The classification only fires for units where the policy resolver returns applies for Subpart C. Units flagged ODS-only, units carved out by RLCA, and units with unknown classification do not get classified.

This means the Part 84 remediation queue is the prerequisite. If your queue is full of unknown units, none of them can become chronic — even if they're losing all their charge.

The lifecycle

A classification moves through three states.

1. Active (amber)

The classification fires automatically on the addition that crosses the 125% threshold. The unit's compliance panel shows an amber banner with:

  • Calendar year :year — the year the classification covers.
  • Loss percentage — the calendar-year sum divided by full charge.
  • Threshold — 125%.
  • Classification date — when the threshold was crossed.
  • Report due date — March 1 of the following year per §84.106(m).

The unit gets a record on the audit ledger (regulatory_chronic_leaker_records) at the moment of classification. The record is append-only.

2. EPA-reported (blue badge)

When you've filed the §84.106(m)(4) packet via the EPA Agency reporting platform, you mark the classification as EPA-reported in TuffOps.
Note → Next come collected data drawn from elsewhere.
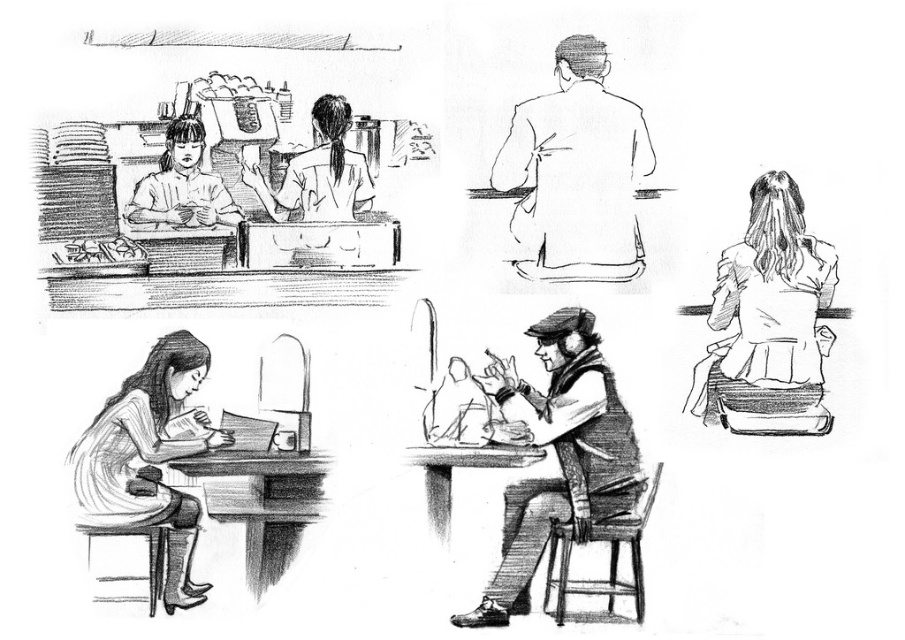 Question: Among these objects, which one is nearest to the camera?

Choices:
 (A) matte white blouse at upper left
 (B) smooth white blouse at center
 (C) smooth beige jacket at upper center
 (D) dark gray woolen hat at center

Answer: (D)

Question: Which of the following is the closest to the observer?

Choices:
 (A) white matte jacket at upper right
 (B) dark gray woolen hat at center
 (C) matte white blouse at upper left
 (D) smooth white blouse at center

Answer: (B)

Question: Which of the following is the closest to the observer?

Choices:
 (A) click(x=332, y=156)
 (B) click(x=135, y=488)
 (C) click(x=199, y=198)
 (D) click(x=734, y=392)

Answer: (B)

Question: Can you confirm if smooth white blouse at lower left is positioned below smooth white blouse at center?

Choices:
 (A) yes
 (B) no

Answer: (A)

Question: Does dark gray woolen hat at center have a greater width compared to smooth white blouse at center?

Choices:
 (A) no
 (B) yes

Answer: (B)

Question: Can you confirm if dark gray woolen hat at center is bigger than smooth white blouse at lower left?

Choices:
 (A) yes
 (B) no

Answer: (A)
This:

  • Records the filing date and the user who marked it.
  • Stamps the classification as on-time or late based on whether the mark date is before or after the report due date.
  • Flips the banner to a blue "EPA-reported on time YYYY-MM-DD" badge.

The mark is the audit anchor. It says "we knew, we filed, we documented."

3. Overdue (red)

If the report due date passes without an EPA-reported mark, the banner flips to red and the badge says "§84.106(m) report overdue." This is the §84.106(j) breach state — visible to anyone who opens the unit.

The breach state is the system telling you to file urgently. Marking after the fact still works — it stamps the classification as EPA-reported (late), which is better than leaving it red.

Withdrawal

A supervisor with compliance.override_chronic_leaker_classification can withdraw a classification. The withdrawal:

  • Requires a written reason of at least 20 characters.
  • Voids the classification for that year only.
  • Preserves prior-year classifications on the ledger.
  • Records the withdrawing supervisor and the reason.

The withdrawal is for data corrections, not for relief. If the underlying additions were real, withdrawal is wrong — file the (m)(4) packet. Withdrawal is right when, for example, a back-dated catalogue change retroactively flipped events from removal to top_off and inflated the loss math.

Why the classification is automatic

Manual classification would either be too lenient (the supervisor decides whether to record) or too strict (every unit with high losses gets classified, regardless of context). The §84.106(j) rule is mechanical: 125%, 15 lb, Subpart C. TuffOps applies the rule on every charge event and stamps the result, leaving the supervisor to act on the regulatory state rather than determine it.

The override path is then narrowly scoped: a supervisor can withdraw a classification (with reason), but cannot prevent one from firing in the first place.

Annual reset

The classification is per-calendar-year. On January 1, the math restarts for every unit. A unit classified in 2026 stays classified for 2026 forever (it's on the ledger), but its 2027 math starts at zero.

A unit can be classified for two years in a row — that's two records on the ledger. Each year's record is filed separately.